Task instructions: Only one stretch of the listing below is wanted. Begin at the line that has "व्यवस्थापन, खरीप हंगाम", stop after the line that has "Orçamentária (RREO)", and repeat every line in between exactly.

________________________

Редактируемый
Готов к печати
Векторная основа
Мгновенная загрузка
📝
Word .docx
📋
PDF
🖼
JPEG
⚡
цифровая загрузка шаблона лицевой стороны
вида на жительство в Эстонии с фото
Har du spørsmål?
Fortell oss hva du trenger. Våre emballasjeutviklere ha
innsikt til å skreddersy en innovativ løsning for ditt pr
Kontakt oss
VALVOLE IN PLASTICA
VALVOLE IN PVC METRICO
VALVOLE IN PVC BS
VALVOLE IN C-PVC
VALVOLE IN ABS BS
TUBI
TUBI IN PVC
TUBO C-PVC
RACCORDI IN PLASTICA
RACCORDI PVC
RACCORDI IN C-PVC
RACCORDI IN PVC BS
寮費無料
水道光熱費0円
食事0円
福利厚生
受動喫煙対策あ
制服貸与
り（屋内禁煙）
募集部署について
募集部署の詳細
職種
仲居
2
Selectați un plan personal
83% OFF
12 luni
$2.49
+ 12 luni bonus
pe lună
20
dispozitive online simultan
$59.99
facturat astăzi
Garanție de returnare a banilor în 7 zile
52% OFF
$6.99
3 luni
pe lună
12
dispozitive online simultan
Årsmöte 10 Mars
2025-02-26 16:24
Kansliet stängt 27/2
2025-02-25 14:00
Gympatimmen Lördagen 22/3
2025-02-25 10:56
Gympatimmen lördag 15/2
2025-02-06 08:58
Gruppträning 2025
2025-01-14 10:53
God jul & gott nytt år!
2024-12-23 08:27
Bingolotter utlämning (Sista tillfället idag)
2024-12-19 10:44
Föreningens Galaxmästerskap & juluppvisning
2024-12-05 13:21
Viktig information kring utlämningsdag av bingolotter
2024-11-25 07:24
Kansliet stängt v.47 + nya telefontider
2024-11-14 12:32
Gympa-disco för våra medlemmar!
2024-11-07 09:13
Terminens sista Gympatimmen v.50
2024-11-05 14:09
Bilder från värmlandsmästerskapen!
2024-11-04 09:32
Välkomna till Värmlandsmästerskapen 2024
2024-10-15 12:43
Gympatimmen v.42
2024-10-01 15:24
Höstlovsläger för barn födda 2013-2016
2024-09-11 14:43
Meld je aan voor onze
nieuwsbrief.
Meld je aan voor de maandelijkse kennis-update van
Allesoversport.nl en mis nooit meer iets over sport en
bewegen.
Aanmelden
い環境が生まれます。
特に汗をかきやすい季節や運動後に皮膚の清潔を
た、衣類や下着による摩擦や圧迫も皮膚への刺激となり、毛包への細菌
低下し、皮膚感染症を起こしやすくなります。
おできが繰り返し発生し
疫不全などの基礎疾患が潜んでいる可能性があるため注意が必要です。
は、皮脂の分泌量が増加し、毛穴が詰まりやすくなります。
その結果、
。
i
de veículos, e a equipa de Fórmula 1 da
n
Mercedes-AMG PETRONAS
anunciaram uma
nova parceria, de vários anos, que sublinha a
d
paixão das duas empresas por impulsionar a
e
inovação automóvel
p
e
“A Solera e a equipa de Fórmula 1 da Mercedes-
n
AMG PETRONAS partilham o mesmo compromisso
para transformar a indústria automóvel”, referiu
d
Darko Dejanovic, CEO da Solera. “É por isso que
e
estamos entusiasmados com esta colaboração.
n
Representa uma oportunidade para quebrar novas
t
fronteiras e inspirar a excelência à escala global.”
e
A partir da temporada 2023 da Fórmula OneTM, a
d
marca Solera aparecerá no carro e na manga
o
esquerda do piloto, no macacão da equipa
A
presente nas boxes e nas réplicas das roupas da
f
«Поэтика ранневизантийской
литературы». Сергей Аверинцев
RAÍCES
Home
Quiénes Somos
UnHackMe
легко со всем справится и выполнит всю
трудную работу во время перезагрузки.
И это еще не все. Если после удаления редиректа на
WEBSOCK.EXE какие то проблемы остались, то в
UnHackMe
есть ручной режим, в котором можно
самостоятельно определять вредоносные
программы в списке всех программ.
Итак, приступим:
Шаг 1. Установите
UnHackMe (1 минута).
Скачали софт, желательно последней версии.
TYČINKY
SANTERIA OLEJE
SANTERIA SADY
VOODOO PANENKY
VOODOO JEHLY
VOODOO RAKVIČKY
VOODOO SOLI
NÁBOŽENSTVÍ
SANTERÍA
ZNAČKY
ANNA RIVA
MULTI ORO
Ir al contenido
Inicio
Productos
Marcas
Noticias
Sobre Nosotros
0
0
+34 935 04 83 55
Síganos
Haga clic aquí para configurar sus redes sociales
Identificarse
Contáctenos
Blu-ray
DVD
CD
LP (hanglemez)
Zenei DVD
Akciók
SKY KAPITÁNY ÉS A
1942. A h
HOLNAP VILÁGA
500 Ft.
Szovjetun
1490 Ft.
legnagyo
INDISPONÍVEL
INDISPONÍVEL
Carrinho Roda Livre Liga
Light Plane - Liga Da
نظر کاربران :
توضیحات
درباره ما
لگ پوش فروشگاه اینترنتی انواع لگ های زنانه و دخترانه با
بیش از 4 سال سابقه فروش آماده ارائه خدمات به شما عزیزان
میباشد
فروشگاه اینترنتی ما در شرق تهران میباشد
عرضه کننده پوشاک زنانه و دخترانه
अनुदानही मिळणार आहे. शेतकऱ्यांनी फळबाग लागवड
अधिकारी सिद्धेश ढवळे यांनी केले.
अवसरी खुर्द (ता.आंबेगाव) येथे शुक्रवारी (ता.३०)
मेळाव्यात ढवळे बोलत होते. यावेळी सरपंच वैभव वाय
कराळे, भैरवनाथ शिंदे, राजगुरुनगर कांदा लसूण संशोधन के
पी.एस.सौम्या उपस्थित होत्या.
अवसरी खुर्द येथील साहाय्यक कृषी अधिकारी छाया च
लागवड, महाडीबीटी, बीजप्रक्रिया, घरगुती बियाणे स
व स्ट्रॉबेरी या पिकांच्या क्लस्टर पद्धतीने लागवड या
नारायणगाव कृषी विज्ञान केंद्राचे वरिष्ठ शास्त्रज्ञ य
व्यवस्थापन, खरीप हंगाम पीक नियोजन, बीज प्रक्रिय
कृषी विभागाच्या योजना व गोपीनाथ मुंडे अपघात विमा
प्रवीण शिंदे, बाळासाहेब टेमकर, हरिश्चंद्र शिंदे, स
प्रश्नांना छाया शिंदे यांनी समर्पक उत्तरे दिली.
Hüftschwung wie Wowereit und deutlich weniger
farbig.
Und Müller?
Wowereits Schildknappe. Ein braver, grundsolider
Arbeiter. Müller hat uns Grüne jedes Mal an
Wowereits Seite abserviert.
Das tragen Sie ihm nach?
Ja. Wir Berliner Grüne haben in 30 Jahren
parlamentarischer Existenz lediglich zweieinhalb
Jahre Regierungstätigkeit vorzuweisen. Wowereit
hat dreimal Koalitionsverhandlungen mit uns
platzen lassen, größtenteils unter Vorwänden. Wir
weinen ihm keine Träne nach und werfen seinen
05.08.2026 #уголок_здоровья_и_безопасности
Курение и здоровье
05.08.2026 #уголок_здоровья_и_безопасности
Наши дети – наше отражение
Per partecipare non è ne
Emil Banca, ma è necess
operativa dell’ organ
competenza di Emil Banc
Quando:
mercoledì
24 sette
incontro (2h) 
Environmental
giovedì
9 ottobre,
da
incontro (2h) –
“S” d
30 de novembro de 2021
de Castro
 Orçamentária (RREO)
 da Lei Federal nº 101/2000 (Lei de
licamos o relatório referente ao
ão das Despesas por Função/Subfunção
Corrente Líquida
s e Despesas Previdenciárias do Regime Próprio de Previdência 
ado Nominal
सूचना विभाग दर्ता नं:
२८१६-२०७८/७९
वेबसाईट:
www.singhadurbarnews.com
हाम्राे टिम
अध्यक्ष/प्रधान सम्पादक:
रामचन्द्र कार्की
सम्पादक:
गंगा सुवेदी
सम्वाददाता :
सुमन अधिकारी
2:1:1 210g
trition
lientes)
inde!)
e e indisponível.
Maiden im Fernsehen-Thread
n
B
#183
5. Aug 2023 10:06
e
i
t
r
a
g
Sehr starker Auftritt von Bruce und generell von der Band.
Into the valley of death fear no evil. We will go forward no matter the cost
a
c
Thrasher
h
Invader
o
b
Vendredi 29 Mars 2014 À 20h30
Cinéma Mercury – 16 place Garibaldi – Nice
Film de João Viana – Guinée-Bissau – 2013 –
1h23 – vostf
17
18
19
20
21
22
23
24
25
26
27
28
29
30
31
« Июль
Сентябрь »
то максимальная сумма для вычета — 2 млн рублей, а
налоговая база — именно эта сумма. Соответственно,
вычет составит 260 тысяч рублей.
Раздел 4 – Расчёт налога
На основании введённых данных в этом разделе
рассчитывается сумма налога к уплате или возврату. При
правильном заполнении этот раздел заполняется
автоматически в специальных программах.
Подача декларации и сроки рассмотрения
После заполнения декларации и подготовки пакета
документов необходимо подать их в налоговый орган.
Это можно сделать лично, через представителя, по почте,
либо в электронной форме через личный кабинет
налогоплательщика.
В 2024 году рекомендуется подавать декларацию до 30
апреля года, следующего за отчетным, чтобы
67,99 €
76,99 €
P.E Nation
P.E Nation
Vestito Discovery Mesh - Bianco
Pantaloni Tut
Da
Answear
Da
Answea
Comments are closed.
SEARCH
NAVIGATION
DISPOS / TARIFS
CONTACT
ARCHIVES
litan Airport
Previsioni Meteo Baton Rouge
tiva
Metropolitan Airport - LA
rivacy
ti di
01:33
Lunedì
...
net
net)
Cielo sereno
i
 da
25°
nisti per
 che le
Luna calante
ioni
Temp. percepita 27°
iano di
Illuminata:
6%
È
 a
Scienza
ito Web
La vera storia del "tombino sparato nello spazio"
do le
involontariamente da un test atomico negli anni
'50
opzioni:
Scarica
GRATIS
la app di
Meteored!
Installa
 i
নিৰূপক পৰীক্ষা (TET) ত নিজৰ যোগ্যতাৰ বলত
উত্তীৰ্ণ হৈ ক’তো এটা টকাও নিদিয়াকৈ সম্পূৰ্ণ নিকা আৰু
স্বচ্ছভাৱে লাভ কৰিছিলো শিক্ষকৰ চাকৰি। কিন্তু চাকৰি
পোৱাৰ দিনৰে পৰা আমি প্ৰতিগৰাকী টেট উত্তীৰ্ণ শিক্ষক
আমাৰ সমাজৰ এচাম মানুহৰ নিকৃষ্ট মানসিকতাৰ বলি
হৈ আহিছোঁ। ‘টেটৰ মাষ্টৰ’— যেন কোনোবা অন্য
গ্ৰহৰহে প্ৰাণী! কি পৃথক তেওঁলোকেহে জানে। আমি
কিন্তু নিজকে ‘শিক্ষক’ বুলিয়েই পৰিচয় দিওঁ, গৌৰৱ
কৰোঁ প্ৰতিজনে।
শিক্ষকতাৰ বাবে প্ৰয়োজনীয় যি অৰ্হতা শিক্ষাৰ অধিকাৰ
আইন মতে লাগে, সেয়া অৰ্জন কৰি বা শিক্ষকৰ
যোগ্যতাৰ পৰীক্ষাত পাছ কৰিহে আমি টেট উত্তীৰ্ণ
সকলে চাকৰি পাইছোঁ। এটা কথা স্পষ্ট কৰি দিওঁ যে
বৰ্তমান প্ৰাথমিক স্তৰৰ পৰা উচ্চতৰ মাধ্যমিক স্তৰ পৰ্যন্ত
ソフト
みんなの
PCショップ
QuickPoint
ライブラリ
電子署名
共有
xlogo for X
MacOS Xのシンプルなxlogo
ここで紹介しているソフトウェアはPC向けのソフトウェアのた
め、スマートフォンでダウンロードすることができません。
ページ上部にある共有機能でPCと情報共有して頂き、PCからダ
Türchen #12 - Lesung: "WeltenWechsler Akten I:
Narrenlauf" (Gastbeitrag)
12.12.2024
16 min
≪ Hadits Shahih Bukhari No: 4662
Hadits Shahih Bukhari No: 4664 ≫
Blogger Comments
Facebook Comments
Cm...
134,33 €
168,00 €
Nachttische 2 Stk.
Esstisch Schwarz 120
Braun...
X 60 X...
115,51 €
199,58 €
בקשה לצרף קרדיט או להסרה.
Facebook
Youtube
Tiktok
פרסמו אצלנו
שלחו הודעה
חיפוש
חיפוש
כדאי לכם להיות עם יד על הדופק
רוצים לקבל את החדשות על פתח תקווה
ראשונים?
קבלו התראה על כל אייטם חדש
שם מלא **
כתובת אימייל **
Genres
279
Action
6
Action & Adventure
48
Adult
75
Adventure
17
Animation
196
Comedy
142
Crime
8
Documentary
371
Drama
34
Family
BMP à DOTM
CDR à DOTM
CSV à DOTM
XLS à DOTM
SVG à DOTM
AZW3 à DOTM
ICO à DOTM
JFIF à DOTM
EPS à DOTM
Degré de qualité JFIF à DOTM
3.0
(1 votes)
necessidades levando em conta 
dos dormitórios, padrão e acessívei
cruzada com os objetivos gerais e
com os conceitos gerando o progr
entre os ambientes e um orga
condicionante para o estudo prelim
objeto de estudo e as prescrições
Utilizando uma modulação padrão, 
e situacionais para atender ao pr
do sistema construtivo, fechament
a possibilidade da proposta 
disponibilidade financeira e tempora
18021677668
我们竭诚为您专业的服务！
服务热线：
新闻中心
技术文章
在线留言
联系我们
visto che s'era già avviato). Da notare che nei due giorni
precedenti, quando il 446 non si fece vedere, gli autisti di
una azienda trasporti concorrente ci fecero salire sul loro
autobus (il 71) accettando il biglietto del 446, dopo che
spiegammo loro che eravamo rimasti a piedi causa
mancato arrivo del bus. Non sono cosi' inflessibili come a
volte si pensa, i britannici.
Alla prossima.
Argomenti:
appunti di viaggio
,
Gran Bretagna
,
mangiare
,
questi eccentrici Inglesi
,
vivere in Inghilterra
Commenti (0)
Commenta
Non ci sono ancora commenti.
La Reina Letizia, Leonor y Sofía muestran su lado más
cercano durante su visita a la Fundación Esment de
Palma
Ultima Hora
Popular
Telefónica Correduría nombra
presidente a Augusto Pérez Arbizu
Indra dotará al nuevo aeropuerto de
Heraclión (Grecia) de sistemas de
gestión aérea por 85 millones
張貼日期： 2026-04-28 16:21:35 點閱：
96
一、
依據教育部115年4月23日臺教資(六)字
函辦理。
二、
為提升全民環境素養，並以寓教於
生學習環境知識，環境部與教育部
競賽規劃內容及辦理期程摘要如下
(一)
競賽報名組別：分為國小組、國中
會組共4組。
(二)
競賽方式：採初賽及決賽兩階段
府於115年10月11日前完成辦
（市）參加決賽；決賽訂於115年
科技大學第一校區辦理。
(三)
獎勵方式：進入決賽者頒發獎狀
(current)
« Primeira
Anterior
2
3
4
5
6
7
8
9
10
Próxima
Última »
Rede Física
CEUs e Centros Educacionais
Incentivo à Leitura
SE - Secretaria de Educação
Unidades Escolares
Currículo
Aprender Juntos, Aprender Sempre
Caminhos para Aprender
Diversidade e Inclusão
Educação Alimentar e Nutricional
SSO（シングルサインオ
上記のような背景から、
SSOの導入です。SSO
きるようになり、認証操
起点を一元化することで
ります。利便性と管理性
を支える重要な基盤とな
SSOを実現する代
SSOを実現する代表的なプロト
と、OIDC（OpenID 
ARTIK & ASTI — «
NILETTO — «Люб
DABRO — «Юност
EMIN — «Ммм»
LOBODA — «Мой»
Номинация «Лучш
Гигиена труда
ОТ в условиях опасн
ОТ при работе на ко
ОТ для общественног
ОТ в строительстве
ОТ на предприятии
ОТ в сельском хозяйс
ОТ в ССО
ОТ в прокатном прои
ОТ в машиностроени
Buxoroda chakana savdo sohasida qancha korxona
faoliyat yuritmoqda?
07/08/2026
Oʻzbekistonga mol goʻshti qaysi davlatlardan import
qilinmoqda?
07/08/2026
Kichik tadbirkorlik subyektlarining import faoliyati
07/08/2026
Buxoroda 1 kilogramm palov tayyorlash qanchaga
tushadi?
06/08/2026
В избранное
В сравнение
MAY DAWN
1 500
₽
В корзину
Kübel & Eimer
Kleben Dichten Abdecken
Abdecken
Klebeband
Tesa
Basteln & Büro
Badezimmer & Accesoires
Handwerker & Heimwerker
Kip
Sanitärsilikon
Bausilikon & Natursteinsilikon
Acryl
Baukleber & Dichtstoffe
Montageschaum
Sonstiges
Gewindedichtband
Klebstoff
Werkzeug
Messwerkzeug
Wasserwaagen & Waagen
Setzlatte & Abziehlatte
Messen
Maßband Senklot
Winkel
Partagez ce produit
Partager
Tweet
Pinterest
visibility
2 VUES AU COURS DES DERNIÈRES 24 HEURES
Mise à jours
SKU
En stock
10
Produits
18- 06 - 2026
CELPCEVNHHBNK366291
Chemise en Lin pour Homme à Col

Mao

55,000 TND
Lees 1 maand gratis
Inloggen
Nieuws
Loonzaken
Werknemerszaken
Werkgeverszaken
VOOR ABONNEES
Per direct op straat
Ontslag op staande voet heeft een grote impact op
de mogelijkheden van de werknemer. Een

________________________

Response to this exercise:
व्यवस्थापन, खरीप हंगाम पीक नियोजन, बीज प्रक्रिय
कृषी विभागाच्या योजना व गोपीनाथ मुंडे अपघात विमा
प्रवीण शिंदे, बाळासाहेब टेमकर, हरिश्चंद्र शिंदे, स
प्रश्नांना छाया शिंदे यांनी समर्पक उत्तरे दिली.
Hüftschwung wie Wowereit und deutlich weniger
farbig.
Und Müller?
Wowereits Schildknappe. Ein braver, grundsolider
Arbeiter. Müller hat uns Grüne jedes Mal an
Wowereits Seite abserviert.
Das tragen Sie ihm nach?
Ja. Wir Berliner Grüne haben in 30 Jahren
parlamentarischer Existenz lediglich zweieinhalb
Jahre Regierungstätigkeit vorzuweisen. Wowereit
hat dreimal Koalitionsverhandlungen mit uns
platzen lassen, größtenteils unter Vorwänden. Wir
weinen ihm keine Träne nach und werfen seinen
05.08.2026 #уголок_здоровья_и_безопасности
Курение и здоровье
05.08.2026 #уголок_здоровья_и_безопасности
Наши дети – наше отражение
Per partecipare non è ne
Emil Banca, ma è necess
operativa dell’ organ
competenza di Emil Banc
Quando:
mercoledì
24 sette
incontro (2h) 
Environmental
giovedì
9 ottobre,
da
incontro (2h) –
“S” d
30 de novembro de 2021
de Castro
 Orçamentária (RREO)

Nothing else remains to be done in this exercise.